▶ _Your objective_:
Go through the entries that follow and count every line with the string "образовательной". Reply with the number only.

▶ _The input_:
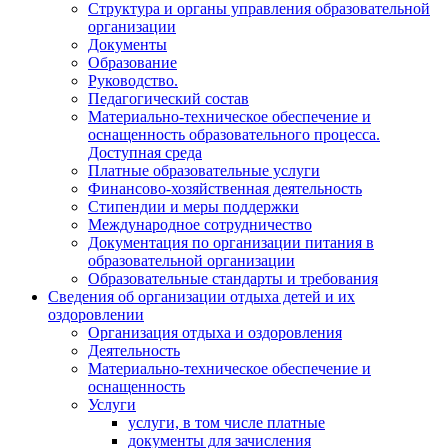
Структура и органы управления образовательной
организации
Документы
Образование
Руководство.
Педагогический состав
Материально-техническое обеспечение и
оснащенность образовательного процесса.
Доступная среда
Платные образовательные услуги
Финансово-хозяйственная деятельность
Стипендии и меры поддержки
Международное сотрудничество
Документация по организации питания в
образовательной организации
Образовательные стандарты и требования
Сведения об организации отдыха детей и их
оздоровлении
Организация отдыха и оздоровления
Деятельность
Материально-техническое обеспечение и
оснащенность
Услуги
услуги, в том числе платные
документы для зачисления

...

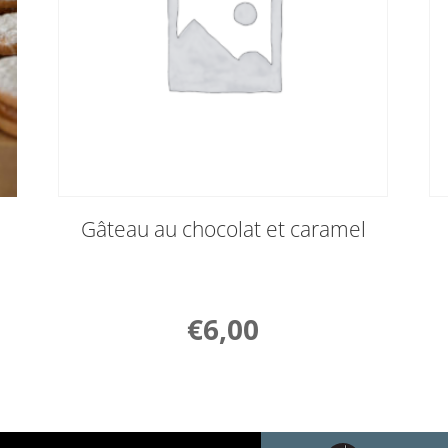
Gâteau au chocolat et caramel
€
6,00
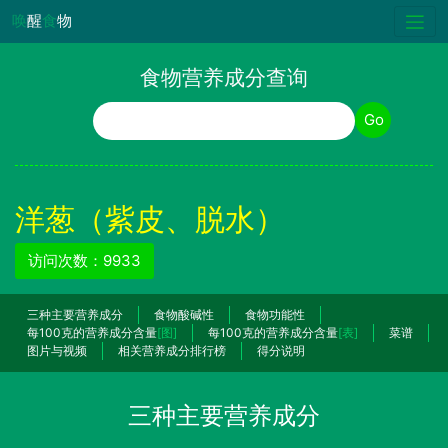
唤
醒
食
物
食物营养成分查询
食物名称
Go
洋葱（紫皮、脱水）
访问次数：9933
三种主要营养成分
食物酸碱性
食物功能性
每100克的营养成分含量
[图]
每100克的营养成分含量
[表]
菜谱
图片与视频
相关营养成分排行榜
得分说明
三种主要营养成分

--

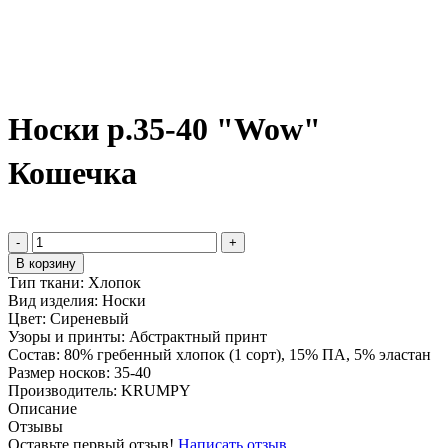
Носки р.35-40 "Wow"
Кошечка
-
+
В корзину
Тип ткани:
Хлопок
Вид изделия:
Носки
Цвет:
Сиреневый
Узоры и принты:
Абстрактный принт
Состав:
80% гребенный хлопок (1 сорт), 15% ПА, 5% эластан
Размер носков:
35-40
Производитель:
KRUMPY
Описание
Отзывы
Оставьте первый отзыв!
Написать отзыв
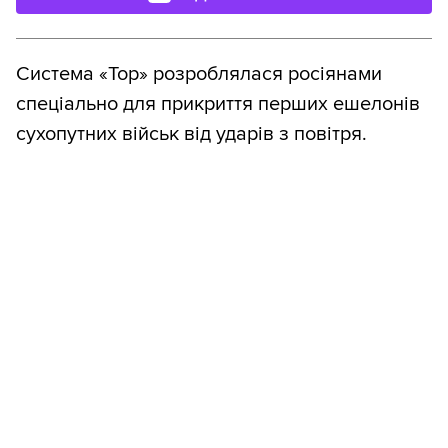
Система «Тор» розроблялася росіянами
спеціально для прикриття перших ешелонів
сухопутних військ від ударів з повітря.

▶ _Solution to this exercise_:
2